It was egg-yolk yellow, small, perfectly formed, but not what you would call ‘safe’, as in Morris Minor, for example. Nor was it a Bentley.

The 1961 Mk.1 MG Midget, registration 392 ARX, was lovely – to look at. It had sliding, clip-on side-screens, an impossible canvas roof, no door handles, no brakes worth speaking of going downhill, and a tendency to overheat going up. 

Sadly, it too came to grief when I swear a rear tyre gave way on a tight bend on the way to Stourhead. The wheel-rim dug into the road and flipped us – me, a friend (sorry, Pete) and a dog – crunching every corner of the car and ripping off the windscreen, but not our heads, in the process. We were unharmed and very lucky but the car was a write-off.

7433DF was a serious improvement. Another Mk.1 Midget, yes, and a composite of some of the salvageable bits of the old one replacing the rotten bits of the ‘new’ one. But this one not only had the bigger 1098cc engine but disc brakes at the front as well. And no bumpers, which instantly gave it a more rakish, sporty look worth at least an additional 5 mph. Worthy of the name of ‘Buzz’.

2nd midget.jpeg

Despite a chequered career that included being booted up the back-end by my friend Dave on a roundabout in Cambridge when he thought I was going straight on and not turning right, Buzz taught me everything I know about how to keep a car on the road. 

I discovered by trial and error that Michelin tyres on the back and Pirellis on the front were a recipe for disaster. The Michelins would hold on and then suddenly let go with virtually no warning. The Pirellis on the other would let go much earlier but nice and progressively with plenty of time to do something about it. So, genius that I was, I swapped them around. Hence the rather alarming wheel-twirling on my part for the untutored passenger but delight for my regulars who expected nothing less.

My fastest time from Zeals on the A303 to Cambridge, door to door, was 3 hours and 20 minutes, an average of over 60 mph on less than modern roads. T.H. White would have been proud of me, if not HM Constabulary. 

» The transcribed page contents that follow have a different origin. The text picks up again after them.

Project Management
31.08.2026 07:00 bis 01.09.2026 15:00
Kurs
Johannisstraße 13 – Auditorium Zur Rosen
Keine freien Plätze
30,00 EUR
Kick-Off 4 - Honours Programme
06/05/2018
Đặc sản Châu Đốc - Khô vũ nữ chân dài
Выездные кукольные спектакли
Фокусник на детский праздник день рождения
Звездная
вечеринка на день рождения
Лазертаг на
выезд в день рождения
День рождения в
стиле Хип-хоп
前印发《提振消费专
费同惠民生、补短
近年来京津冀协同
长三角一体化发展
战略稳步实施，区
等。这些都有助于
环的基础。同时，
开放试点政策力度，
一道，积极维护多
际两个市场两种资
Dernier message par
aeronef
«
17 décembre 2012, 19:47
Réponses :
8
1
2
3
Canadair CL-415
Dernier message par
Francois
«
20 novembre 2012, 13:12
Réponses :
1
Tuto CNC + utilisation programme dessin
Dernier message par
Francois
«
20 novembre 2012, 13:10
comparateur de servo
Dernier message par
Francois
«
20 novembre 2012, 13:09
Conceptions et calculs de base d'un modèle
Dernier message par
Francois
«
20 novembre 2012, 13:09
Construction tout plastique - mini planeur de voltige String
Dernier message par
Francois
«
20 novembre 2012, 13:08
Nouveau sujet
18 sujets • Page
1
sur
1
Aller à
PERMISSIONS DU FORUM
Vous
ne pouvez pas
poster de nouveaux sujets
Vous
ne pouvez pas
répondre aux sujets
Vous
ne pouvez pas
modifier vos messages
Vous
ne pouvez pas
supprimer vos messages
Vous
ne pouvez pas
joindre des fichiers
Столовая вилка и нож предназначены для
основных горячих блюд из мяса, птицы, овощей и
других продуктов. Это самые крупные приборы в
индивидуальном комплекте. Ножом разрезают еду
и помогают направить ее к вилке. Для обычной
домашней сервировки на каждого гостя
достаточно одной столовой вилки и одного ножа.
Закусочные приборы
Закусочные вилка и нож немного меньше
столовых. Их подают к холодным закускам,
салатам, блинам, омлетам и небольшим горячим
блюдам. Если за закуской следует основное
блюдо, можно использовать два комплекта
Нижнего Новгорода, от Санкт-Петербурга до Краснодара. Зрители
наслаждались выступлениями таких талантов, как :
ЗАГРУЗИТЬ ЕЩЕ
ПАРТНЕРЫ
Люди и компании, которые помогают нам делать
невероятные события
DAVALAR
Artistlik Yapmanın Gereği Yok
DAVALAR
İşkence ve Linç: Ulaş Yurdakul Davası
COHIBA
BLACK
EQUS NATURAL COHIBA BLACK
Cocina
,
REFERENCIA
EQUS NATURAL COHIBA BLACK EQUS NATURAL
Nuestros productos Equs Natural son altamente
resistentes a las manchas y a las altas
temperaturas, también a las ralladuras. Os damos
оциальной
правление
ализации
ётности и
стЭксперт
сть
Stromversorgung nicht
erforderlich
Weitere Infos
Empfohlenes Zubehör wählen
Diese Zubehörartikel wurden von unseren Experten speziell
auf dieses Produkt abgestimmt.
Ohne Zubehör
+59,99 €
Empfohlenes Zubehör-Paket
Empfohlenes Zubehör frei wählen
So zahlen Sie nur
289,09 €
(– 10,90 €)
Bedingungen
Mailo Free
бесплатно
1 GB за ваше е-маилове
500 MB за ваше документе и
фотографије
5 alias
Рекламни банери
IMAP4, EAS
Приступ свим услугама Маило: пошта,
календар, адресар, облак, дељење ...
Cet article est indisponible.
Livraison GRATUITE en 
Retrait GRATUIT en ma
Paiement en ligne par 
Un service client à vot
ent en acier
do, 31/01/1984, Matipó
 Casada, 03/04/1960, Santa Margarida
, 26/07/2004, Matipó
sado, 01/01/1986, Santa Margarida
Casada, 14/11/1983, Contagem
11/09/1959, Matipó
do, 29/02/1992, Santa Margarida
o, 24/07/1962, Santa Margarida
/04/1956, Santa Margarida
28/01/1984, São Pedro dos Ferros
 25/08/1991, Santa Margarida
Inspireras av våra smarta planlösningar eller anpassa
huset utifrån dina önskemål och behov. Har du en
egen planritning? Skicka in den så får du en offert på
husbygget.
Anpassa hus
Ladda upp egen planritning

But rust waiteth for no man and the time came to pass Buzz on, for no money, not even for cucumber sandwiches as Oscar Wilde might have said, but on trust – accompanied by a detailed transcript of how to take Buzz round right-handers purely on the throttle.

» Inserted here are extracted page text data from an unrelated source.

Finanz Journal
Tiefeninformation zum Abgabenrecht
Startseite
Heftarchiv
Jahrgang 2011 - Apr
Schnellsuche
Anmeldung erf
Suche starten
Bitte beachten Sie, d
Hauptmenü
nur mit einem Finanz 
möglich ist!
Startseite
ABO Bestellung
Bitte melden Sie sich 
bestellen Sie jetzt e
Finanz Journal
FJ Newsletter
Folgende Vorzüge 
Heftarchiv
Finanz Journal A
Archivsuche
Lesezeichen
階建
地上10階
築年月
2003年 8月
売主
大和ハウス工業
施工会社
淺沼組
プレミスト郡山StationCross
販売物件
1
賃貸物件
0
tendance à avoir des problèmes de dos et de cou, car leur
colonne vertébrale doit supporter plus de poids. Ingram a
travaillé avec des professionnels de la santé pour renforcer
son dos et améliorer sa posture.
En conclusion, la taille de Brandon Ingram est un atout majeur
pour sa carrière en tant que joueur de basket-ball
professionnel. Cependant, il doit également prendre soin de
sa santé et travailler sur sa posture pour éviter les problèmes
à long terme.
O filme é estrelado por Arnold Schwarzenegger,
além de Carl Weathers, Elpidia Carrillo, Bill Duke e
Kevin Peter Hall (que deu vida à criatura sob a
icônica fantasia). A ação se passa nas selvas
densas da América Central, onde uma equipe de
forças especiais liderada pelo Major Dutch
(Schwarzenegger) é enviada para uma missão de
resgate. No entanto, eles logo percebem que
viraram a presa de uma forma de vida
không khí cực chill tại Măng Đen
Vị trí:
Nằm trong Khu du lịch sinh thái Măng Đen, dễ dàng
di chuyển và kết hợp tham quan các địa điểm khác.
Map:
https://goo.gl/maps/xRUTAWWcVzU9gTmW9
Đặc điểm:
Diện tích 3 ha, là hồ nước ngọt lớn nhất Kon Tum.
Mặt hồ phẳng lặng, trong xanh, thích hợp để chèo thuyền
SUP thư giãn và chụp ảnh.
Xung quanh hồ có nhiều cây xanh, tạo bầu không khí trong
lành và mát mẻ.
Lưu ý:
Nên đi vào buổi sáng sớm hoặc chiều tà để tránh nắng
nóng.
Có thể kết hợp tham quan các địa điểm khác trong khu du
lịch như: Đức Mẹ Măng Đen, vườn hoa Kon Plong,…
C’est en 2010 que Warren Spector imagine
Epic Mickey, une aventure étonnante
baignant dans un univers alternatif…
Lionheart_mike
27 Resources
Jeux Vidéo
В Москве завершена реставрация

The Dutton I will pass, save only to say I’m glad I didn’t kill my sponsor M. Hesp in the process – just. But it was a Close Run Thing.

Then came the loan of my Mum’s Renault 4 – what a beautiful little beast – that would lean, as Peter Cook or the Egyptian poet, Cavafy, might say ‘at a slight angle to the universe’ and never let go, despite Martin Hesp’s screams. Followed by the Cortina Lotus which had the gift of Colin Chapman’s gorgeous twin-cam, Dellorto’d 1557 cc that used a lot of oil. But, as he said, if it doesn’t use oil, it’s not working, or words to that effect.

Nevertheless, it span its wheels in first, second and third in the wet, on cam, and, although heavier than its forebear, could drift lovely round that bend by the perry orchard going up Taunton way.

Anyway, despite friends with swanky cars, earning an awful lot more than your very local reporter on the West Somerset Free Press, it wasn’t until I was back, unemployed, married, a father of two and just graduated from the Bristol Old Vic Theatre School, that I fell head over heels for a Real Car.

On 12 March 1981, I ‘fell in love with an Austin Devon’, the diary note says. A persistent wooing and £600 later and it was: Hello to Violet.

And she sang. And danced.

Slow and stately she might have been, our venerable 1951 Austin A40 Devon G2 in Portland Grey that I fell in love with that day in early March 1981 but, boy, could she dance.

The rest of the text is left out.